- [WORK REQUIRED]:
Write out the entries exactly, leaving out every picture.

- [EXERCISE MATERIAL]:

--

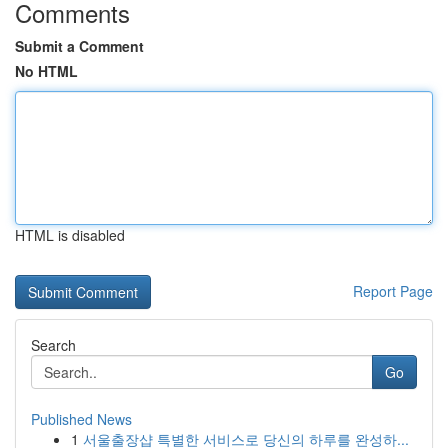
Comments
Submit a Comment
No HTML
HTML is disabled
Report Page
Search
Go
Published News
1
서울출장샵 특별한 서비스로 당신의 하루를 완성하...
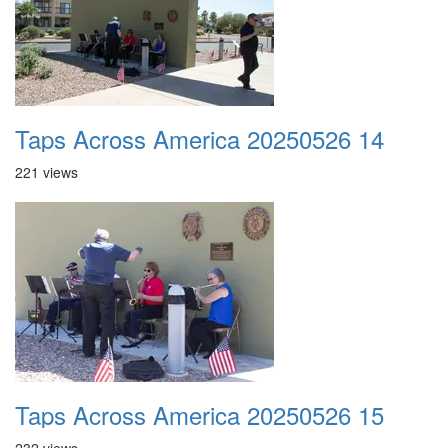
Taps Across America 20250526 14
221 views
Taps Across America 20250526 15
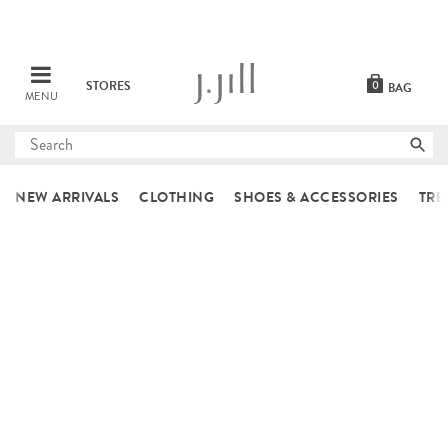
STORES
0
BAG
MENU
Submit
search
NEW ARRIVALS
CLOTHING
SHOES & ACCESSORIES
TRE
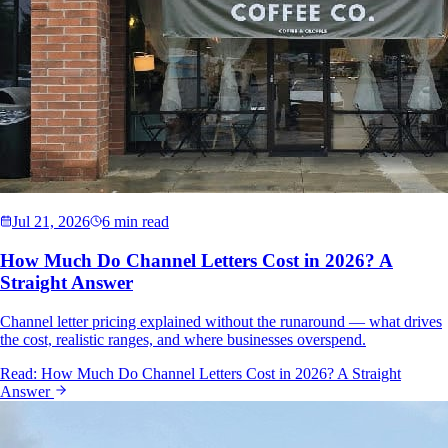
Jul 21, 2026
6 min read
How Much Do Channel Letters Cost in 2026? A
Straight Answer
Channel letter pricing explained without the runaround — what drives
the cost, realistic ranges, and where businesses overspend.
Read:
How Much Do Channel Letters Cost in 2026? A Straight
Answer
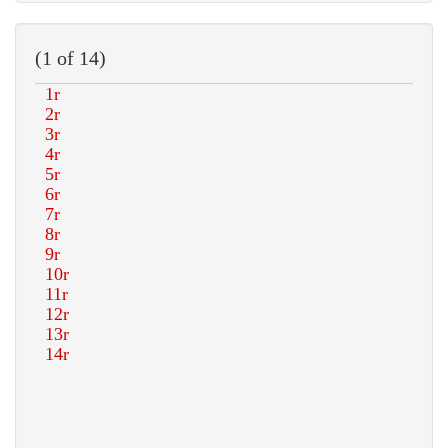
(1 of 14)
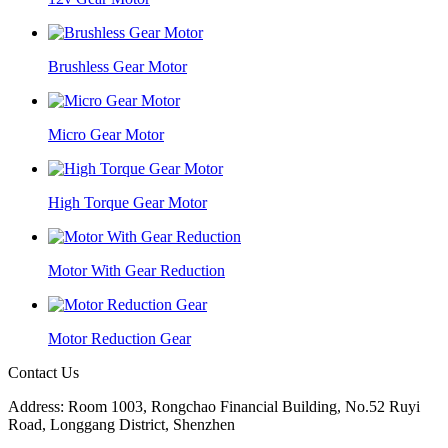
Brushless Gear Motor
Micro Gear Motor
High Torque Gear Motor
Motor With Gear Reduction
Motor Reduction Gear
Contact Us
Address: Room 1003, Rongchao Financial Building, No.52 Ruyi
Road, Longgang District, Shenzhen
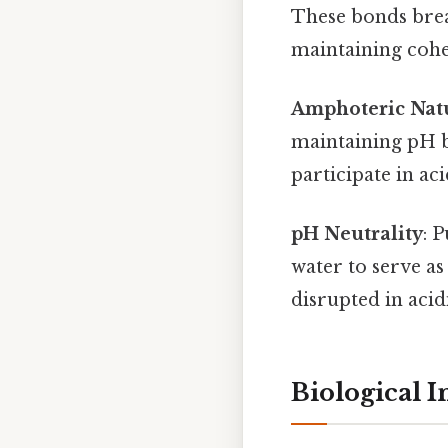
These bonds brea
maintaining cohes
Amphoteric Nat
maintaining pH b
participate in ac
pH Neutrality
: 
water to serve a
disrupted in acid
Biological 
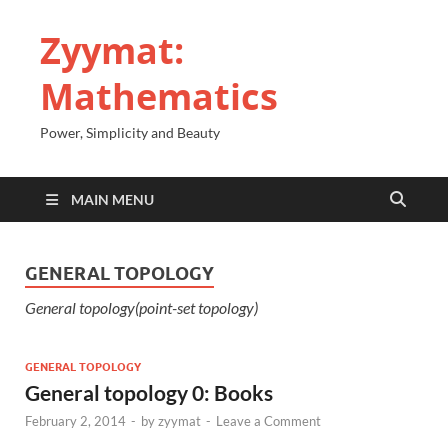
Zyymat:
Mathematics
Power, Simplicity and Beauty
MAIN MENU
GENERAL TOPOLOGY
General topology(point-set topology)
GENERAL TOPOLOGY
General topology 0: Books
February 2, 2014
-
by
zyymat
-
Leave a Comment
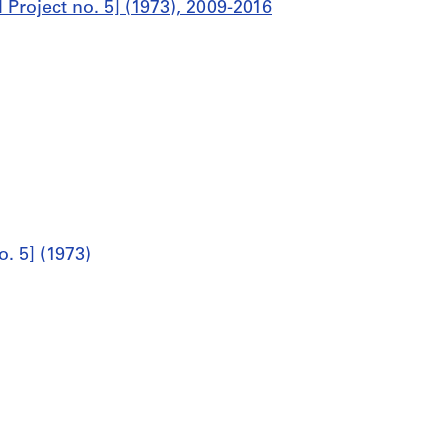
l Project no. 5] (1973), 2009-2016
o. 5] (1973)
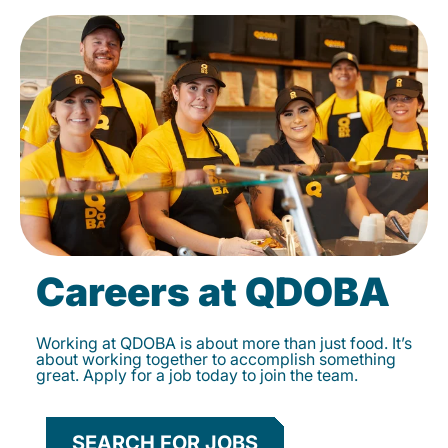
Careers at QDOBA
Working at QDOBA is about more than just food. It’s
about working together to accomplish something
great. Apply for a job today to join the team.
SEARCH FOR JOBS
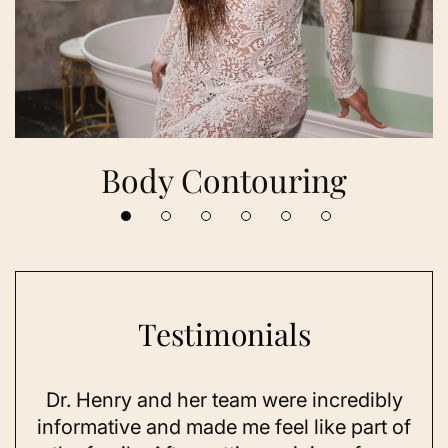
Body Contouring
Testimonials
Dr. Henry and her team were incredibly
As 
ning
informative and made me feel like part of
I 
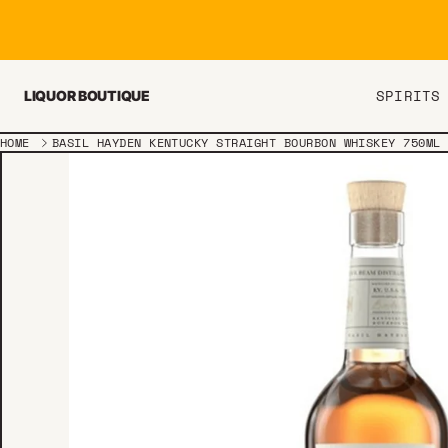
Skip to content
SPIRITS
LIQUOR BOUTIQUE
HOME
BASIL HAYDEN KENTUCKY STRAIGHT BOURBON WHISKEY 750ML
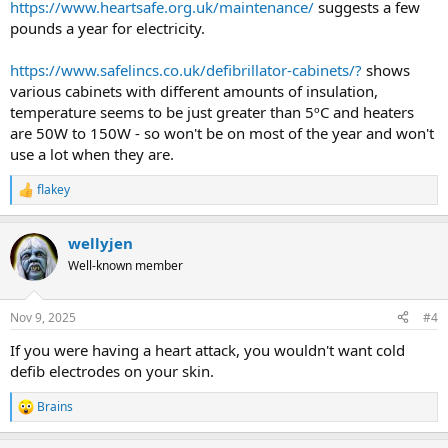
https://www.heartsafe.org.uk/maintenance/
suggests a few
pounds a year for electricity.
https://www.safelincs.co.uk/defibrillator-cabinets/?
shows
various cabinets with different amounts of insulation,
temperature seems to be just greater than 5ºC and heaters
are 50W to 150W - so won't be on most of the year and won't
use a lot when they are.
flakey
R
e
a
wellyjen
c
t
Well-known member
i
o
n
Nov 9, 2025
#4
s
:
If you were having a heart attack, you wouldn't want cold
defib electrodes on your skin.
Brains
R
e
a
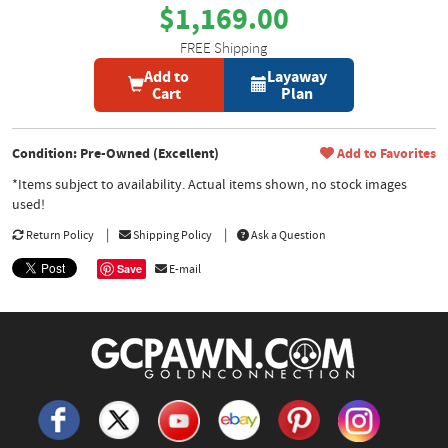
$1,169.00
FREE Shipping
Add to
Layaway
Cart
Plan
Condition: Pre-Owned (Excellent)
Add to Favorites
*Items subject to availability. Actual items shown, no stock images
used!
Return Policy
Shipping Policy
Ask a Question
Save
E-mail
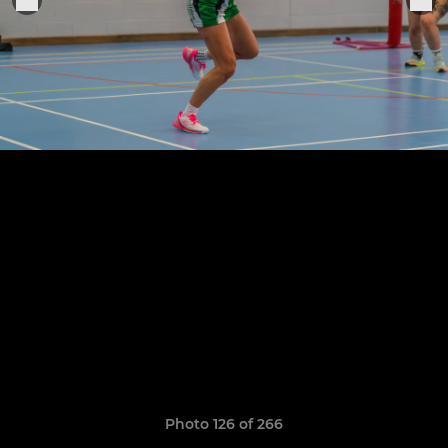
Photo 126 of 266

--

- [ANSWER BELOW]:
Comments
Submit a Comment
No HTML
HTML is disabled
Report Page
Search
Go
Published News
1
서울출장샵 특별한 서비스로 당신의 하루를 완성하...
Taps Across America 20250526 14
221 views
Taps Across America 20250526 15
STORES
0
BAG
MENU
Submit
search
NEW ARRIVALS
CLOTHING
SHOES & ACCESSORIES
TRE
Jul 21, 2026
6 min read
How Much Do Channel Letters Cost in 2026? A
Straight Answer
Channel letter pricing explained without the runaround — what drives
the cost, realistic ranges, and where businesses overspend.
Read:
How Much Do Channel Letters Cost in 2026? A Straight
Answer
(1 of 14)
Brushless Gear Motor
Micro Gear Motor
High Torque Gear Motor
Motor With Gear Reduction
Motor Reduction Gear
Contact Us
Address: Room 1003, Rongchao Financial Building, No.52 Ruyi
Road, Longgang District, Shenzhen
These bonds brea
maintaining cohes
Amphoteric Nat
maintaining pH b
participate in ac
pH Neutrality
: 
water to serve a
disrupted in acid
Biological 
Zyymat:
Mathematics
Power, Simplicity and Beauty
MAIN MENU
GENERAL TOPOLOGY
General topology(point-set topology)
GENERAL TOPOLOGY
General topology 0: Books
February 2, 2014
-
by
zyymat
-
Leave a Comment
l Project no. 5] (1973), 2009-2016
o. 5] (1973)
Careers at QDOBA
Working at QDOBA is about more than just food. It’s
about working together to accomplish something
great. Apply for a job today to join the team.
SEARCH FOR JOBS
Body Contouring
Testimonials
Dr. Henry and her team were incredibly
As 
ning
informative and made me feel like part of
I 
Skip to content
SPIRITS
LIQUOR BOUTIQUE
HOME
BASIL HAYDEN KENTUCKY STRAIGHT BOURBON WHISKEY 750ML
https://www.heartsafe.org.uk/maintenance/
suggests a few
pounds a year for electricity.
https://www.safelincs.co.uk/defibrillator-cabinets/?
shows
various cabinets with different amounts of insulation,
temperature seems to be just greater than 5ºC and heaters
are 50W to 150W - so won't be on most of the year and won't
use a lot when they are.
flakey
R
e
a
wellyjen
c
t
Well-known member
i
o
n
Nov 9, 2025
#4
s
:
If you were having a heart attack, you wouldn't want cold
defib electrodes on your skin.
Brains
R
e
a
$1,169.00
FREE Shipping
Add to
Layaway
Cart
Plan
Condition: Pre-Owned (Excellent)
Add to Favorites
*Items subject to availability. Actual items shown, no stock images
used!
Return Policy
Shipping Policy
Ask a Question
Save
E-mail
Photo 126 of 266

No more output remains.